CNS Web Technologies Private Limited
625 LIG HASTSAL
VIKAS PURI
New Delhi
Delhi
110059
INDIA
+91-7838808080
chandan988@gmail.com
chandan_988@rediffmail.com
chandan_988@yahoo.com

If you get these spam messages (and the link still leads to ibulkmailer.com) then one effective way of dealing with it would be to forward the message to the webhost abuse department at abuse -at- websitewelcome.com.

Doing business with spammers is never a good idea, and doing business with spammers who misrepresent your relationship with them is likely to be a very bad idea indeed. Avoid.

The following domains are also associated with CNS Web Technologies and Chandan Kumar. Do with them what you will.

ibulkmailer.com
webtrafficguru.net
ewebmail.in
ewebmailsolution.info
host-cns.com
cnswebtech.com
rajumehandiart.com
chauhanmehandiart.com
maahihosting.com
cnswebtech.com
cnsxpert.com
websms.co.in
ibulkmailer.in
domainnotices.in
ebizmail.in
pconlinexpert.com
turnaround-systems.com
ecataloguepromo.info

Tuesday 14 July 2009

43.gs: massive Google SERPs poisoning

I can't tell if this is accidental or deliberate, but there are a whole bunch of spam entries in Google for the 43.gs domain as you can see from this search.
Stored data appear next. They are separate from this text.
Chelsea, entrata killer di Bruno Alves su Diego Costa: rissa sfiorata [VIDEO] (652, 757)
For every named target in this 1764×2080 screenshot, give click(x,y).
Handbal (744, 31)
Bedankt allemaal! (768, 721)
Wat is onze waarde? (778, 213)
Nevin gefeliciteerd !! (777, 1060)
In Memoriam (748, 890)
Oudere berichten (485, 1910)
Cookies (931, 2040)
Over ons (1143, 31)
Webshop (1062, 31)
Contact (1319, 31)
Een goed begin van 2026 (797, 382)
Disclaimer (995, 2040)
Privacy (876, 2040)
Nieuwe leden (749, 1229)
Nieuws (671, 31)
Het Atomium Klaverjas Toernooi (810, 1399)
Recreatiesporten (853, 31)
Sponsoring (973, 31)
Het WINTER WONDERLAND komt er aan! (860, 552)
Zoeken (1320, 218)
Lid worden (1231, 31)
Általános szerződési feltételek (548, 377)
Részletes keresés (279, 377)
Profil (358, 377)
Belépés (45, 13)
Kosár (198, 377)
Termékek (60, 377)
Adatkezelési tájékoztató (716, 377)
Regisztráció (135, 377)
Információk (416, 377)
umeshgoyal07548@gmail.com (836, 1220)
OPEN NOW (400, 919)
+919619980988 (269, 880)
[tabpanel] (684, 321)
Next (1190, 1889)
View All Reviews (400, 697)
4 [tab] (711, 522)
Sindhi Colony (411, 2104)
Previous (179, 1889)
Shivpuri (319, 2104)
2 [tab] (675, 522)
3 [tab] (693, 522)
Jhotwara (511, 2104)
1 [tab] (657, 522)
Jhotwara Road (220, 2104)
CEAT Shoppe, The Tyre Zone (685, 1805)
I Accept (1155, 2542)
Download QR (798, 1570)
It looks like some sort of redirect or copy, but the odd thing is that the 43.gs subdomain actually points to the legitimate server.

For example, ethviumvthvie.43.gs resolves as 198.246.98.21 which belongs to the US Centers for Disease Control (CDC). For some reason, the CDC server accepts requests for ethviumvthvie.43.gs as a request to display the genuine website.

As a result, Google has about 3.2 million results for 43.gs subdomains, all of which are duplicates of existing sites.

It looks like 43.gs offers some sort of legitimate URL shortening service based on subdomain names rather than the more common tinurl/bit.ly. Have the bad guys found a way to use this to their advantage? Are they suddenly going to switch traffic to somewhere bad?

43.gs is showing a small bump in traffic recently, perhaps as a result of this?

Presumably there is a way of telling your web server to reject this kind of request.